Clear GPU memory of transformers.pipeline

simonduerr · May 24, 2022, 2:46pm

Whats the best way to clear the GPU memory on Huggingface spaces? I’m using transformers.pipeline for one of the models, the second is custom. I tried the following:

from transformers import pipeline
m = pipeline("text-generation", model="xx/xx")
res = m( ....    )
del m
torch.cuda.empty_cache()

What else can I do to free up memory after each call to one of the models?

simonduerr · May 25, 2022, 9:15am

from numba import cuda
device = cuda.get_current_device()
device.reset()

For the pipeline this seems to work. GPutil shows 91% utilization before and 0% utilization afterwards and the model can be rerun multiple times.

I have Runtime errors with this on Huggingface spaces though.

simonduerr · May 25, 2022, 11:39am

Another solution that is more elegant and automatically does the cleanup is using ray.remote. I wrapped the model inference using remote and it works out of the box

canthony · March 27, 2023, 4:32pm

This is a very interesting solution with does in fact clear up 100% of memory utilization.
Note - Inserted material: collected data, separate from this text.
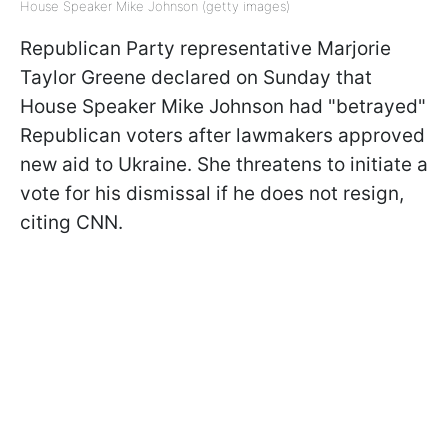
House Speaker Mike Johnson (getty images)
Republican Party representative Marjorie
Taylor Greene declared on Sunday that
House Speaker Mike Johnson had "betrayed"
Republican voters after lawmakers approved
new aid to Ukraine. She threatens to initiate a
vote for his dismissal if he does not resign,
citing CNN.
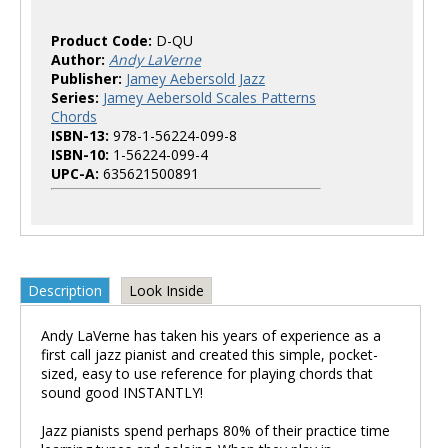
Product Code:
D-QU
Author:
Andy LaVerne
Publisher:
Jamey Aebersold Jazz
Series:
Jamey Aebersold Scales Patterns
Chords
ISBN-13:
978-1-56224-099-8
ISBN-10:
1-56224-099-4
UPC-A:
635621500891
Description
Look Inside
Andy LaVerne has taken his years of experience as a
first call jazz pianist and created this simple, pocket-
sized, easy to use reference for playing chords that
sound good INSTANTLY!
Jazz pianists spend perhaps 80% of their practice time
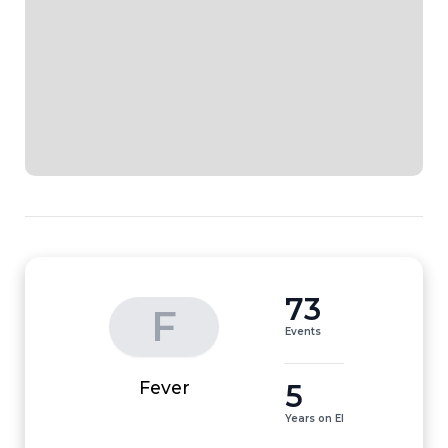
73
F
Events
5
Fever
Years on EI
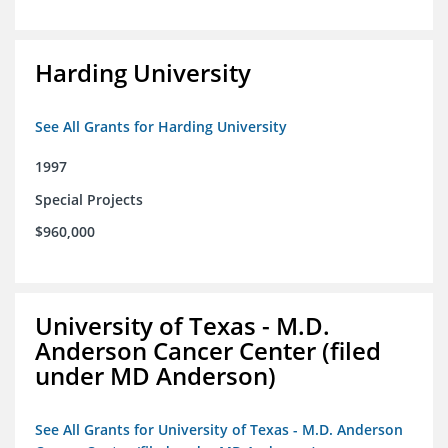
Harding University
See All Grants for Harding University
1997
Special Projects
$960,000
University of Texas - M.D.
Anderson Cancer Center (filed
under MD Anderson)
See All Grants for University of Texas - M.D. Anderson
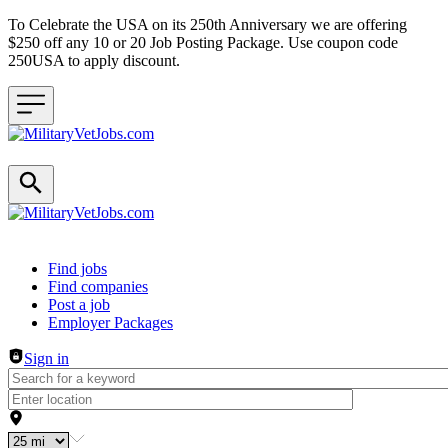
To Celebrate the USA on its 250th Anniversary we are offering
$250 off any 10 or 20 Job Posting Package. Use coupon code
250USA to apply discount.
Header navigation
Find jobs
Find companies
Post a job
Employer Packages
Sign in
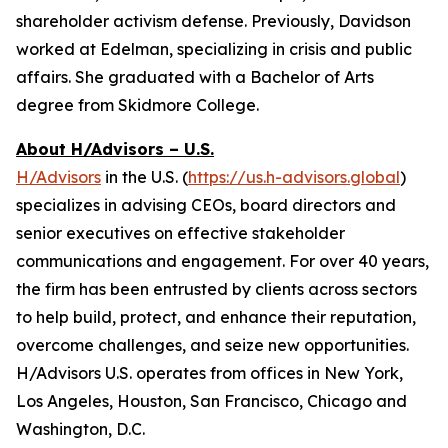
shareholder activism defense. Previously, Davidson
worked at Edelman, specializing in crisis and public
affairs. She graduated with a Bachelor of Arts
degree from Skidmore College.
About H/Advisors – U.S.
H/Advisors
in the U.S. (
https://us.h-advisors.global
)
specializes in advising CEOs, board directors and
senior executives on effective stakeholder
communications and engagement. For over 40 years,
the firm has been entrusted by clients across sectors
to help build, protect, and enhance their reputation,
overcome challenges, and seize new opportunities.
H/Advisors U.S. operates from offices in New York,
Los Angeles, Houston, San Francisco, Chicago and
Washington, D.C.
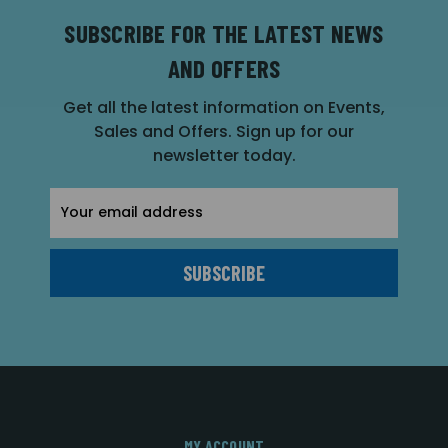
SUBSCRIBE FOR THE LATEST NEWS
AND OFFERS
Get all the latest information on Events,
Sales and Offers. Sign up for our
newsletter today.
Email
Address
MY ACCOUNT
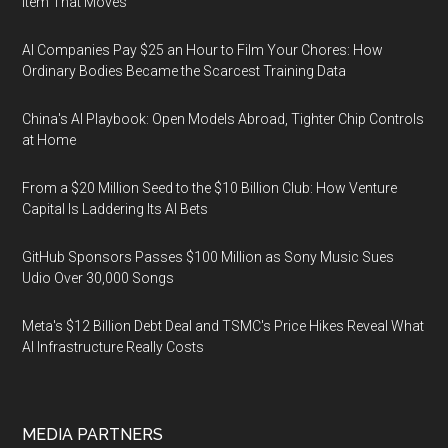
Item That Moves
AI Companies Pay $25 an Hour to Film Your Chores: How
Ordinary Bodies Became the Scarcest Training Data
China's AI Playbook: Open Models Abroad, Tighter Chip Controls
at Home
From a $20 Million Seed to the $10 Billion Club: How Venture
Capital Is Laddering Its AI Bets
GitHub Sponsors Passes $100 Million as Sony Music Sues
Udio Over 30,000 Songs
Meta's $12 Billion Debt Deal and TSMC's Price Hikes Reveal What
AI Infrastructure Really Costs
MEDIA PARTNERS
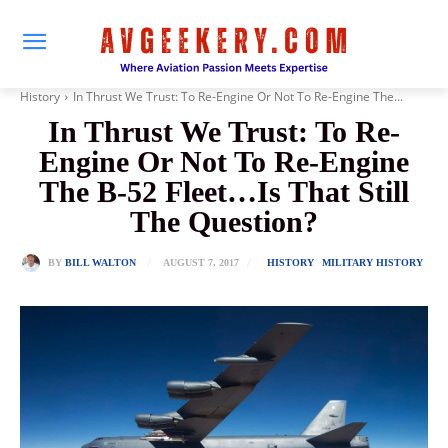
History
In Thrust We Trust: To Re-Engine Or Not To Re-Engine The...
In Thrust We Trust: To Re-
Engine Or Not To Re-Engine
The B-52 Fleet…Is That Still
The Question?
AUGUST 7, 2017
BY
BILL WALTON
HISTORY
MILITARY HISTORY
However, when I try to run or reconstruct my pipeline immediately after that I now get a “CUDA error: invalid argument
CUDA kernel errors might be asynchronously reported at some other API call” message which I cannot resolve. This may be the same runtime error you referred to.

simonduerr · March 27, 2023, 4:45pm

@canthony You probably need to wrap everything inside the ray.remote actor and set max_calls=1 to ensure that it is not going to be reused.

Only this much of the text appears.